_Exercise objective_: Only the lines from the one containing "Add to calendar" to the end of the data should be copied, exactly and without pictures.

Saved data entries:
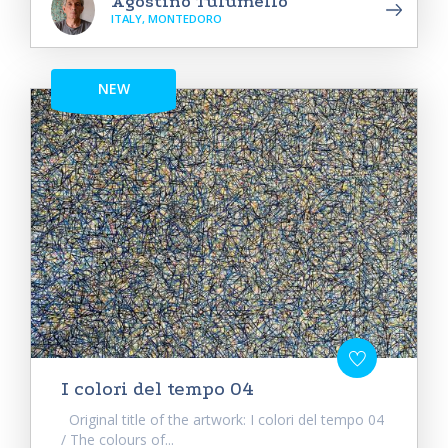
Agostino Tulumello
ITALY, MONTEDORO
NEW
I colori del tempo 04
Original title of the artwork: I colori del tempo 04
/ The colours of...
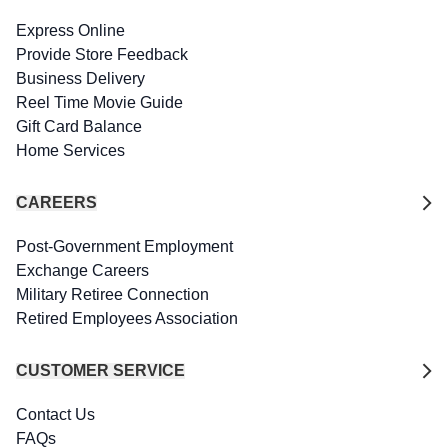
Express Online
Provide Store Feedback
Business Delivery
Reel Time Movie Guide
Gift Card Balance
Home Services
CAREERS
Post-Government Employment
Exchange Careers
Military Retiree Connection
Retired Employees Association
CUSTOMER SERVICE
Contact Us
FAQs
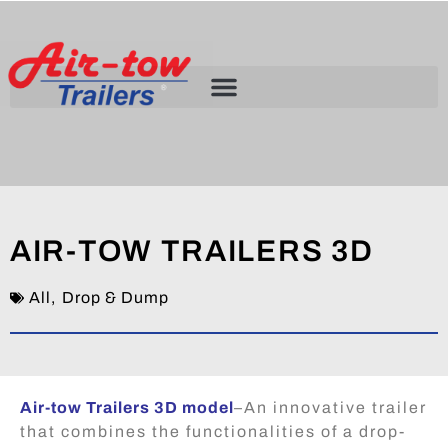
AIR-TOW TRAILERS 3D
All
,
Drop & Dump
Air-tow Trailers 3D model
–
An innovative trailer
that combines the functionalities of a drop-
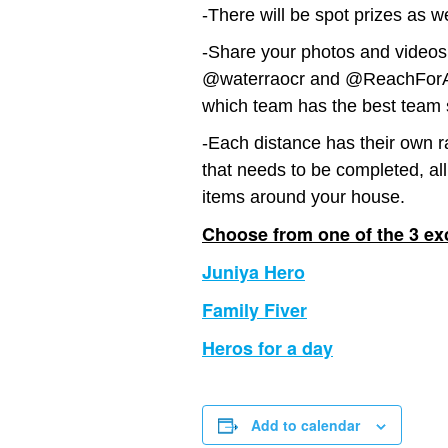
-There will be spot prizes as we
-Share your photos and videos 
@waterraocr and @ReachForA
which team has the best team s
-Each distance has their own r
that needs to be completed, all
items around your house.
Choose from one of the 3 exc
Juniya Hero
Family Fiver
Heros for a day
Add to calendar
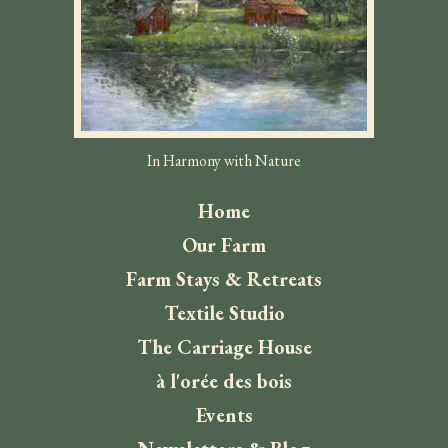
In Harmony with Nature
Home
Our Farm
Farm Stays & Retreats
Textile Studio
The Carriage House
à l'orée des bois
Events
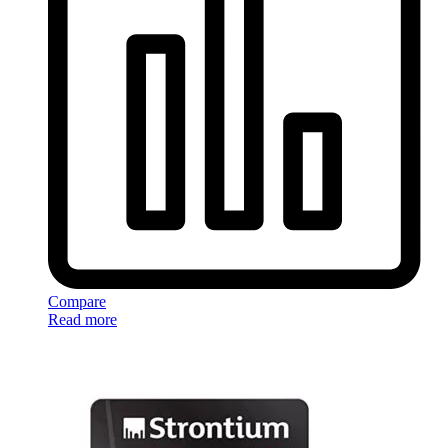
Compare
Read more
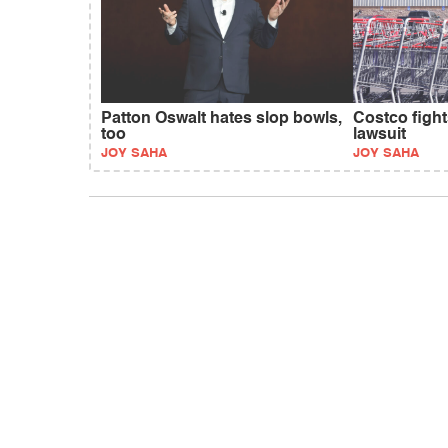
Patton Oswalt hates slop bowls,
Costco fight
too
lawsuit
JOY SAHA
JOY SAHA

_Result of the exercise_:
Add to calendar
In Harmony with Nature
Home
Our Farm
Farm Stays & Retreats
Textile Studio
The Carriage House
à l'orée des bois
Events
Compare
Read more
Patton Oswalt hates slop bowls,
Costco fight
too
lawsuit
JOY SAHA
JOY SAHA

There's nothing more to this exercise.